De nombreux jeux sollicitent directement ces compétences.
Les jeux de société, les jeux de construction, les jeux de stratégie ou les jeux symboliques contribuent à renforcer progressivement ces capacités essentielles à la réussite scolaire.

Le jeu favorise la créativité
Lorsque l’enfant joue librement, il n’exécute pas simplement une consigne.
Il imagine.
Il invente.
Il crée.
Une boîte devient une maison. Un bâton devient une baguette magique. Une couverture devient une cabane.
Cette capacité à transformer le réel nourrit la créativité, la résolution de problèmes et la flexibilité mentale.
Autant de compétences qui seront précieuses tout au long de sa vie.

Bouger pour apprendre
Le développement de l’enfant passe également par le corps.
Courir.
Grimper.
Sauter.
Ramper.
Lancer.
Attraper.
Toutes ces activités participent au développement du cerveau. Le mouvement améliore la coordination, l’équilibre, la perception de l’espace et contribue au développement des capacités attentionnelles. Pour le jeune enfant, apprendre est indissociable de l’action.

Le jeu aide à réguler les émotions
Le jeu constitue aussi un formidable outil de régulation émotionnelle.
À travers ses jeux, l’enfant peut revivre certaines expériences, exprimer des inquiétudes ou explorer des situations qu’il ne parvient pas encore à verbaliser. Le jeu lui permet progressivement de comprendre ce qu’il ressent et de développer des stratégies d’adaptation. Il contribue ainsi à son équilibre émotionnel.

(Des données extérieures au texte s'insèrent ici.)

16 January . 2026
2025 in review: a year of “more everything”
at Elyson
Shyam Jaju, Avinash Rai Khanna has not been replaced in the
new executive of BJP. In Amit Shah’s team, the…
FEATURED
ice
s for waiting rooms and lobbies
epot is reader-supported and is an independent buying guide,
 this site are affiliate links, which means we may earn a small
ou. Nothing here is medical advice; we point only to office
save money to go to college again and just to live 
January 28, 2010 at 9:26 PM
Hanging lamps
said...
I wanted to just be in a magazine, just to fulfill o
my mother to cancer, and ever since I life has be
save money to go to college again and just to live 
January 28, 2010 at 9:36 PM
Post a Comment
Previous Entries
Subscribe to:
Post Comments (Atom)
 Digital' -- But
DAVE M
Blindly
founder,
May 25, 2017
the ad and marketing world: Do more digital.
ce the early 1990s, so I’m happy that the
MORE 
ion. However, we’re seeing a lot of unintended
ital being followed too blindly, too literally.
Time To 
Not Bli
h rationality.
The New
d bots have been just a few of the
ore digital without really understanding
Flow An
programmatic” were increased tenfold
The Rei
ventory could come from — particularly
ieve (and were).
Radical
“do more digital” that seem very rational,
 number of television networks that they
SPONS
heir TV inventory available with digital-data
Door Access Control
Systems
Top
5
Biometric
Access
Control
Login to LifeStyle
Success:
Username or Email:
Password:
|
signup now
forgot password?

Pourquoi le jeu libre est si important
Aujourd’hui, les emplois du temps des enfants sont parfois très chargés.
Activités organisées, écrans, contraintes scolaires ou extrascolaires peuvent réduire le temps consacré au jeu libre.
Pourtant, ce temps est précieux.
Dans le jeu libre, l’enfant choisit lui-même ses activités, prend des initiatives, résout des problèmes et développe son autonomie.
C’est souvent dans ces moments que les apprentissages les plus riches émergent.

En conclusion
Lorsqu’un enfant joue, il ne se contente pas de se divertir.
Il construit son intelligence.
Il développe son langage.
Il apprend à vivre avec les autres.
Il renforce ses fonctions exécutives.
Il régule ses émotions.
Il découvre le monde qui l’entoure.

La question n’est donc pas :
« Quand va-t-il arrêter de jouer pour apprendre ? »
Mais plutôt :
« Comment lui offrir suffisamment d’occasions de jouer pour lui permettre de se développer pleinement ? »Car pour l’enfant, jouer n’est pas une pause dans les apprentissages.
Le jeu est l’un des moyens les plus puissants d’apprendre.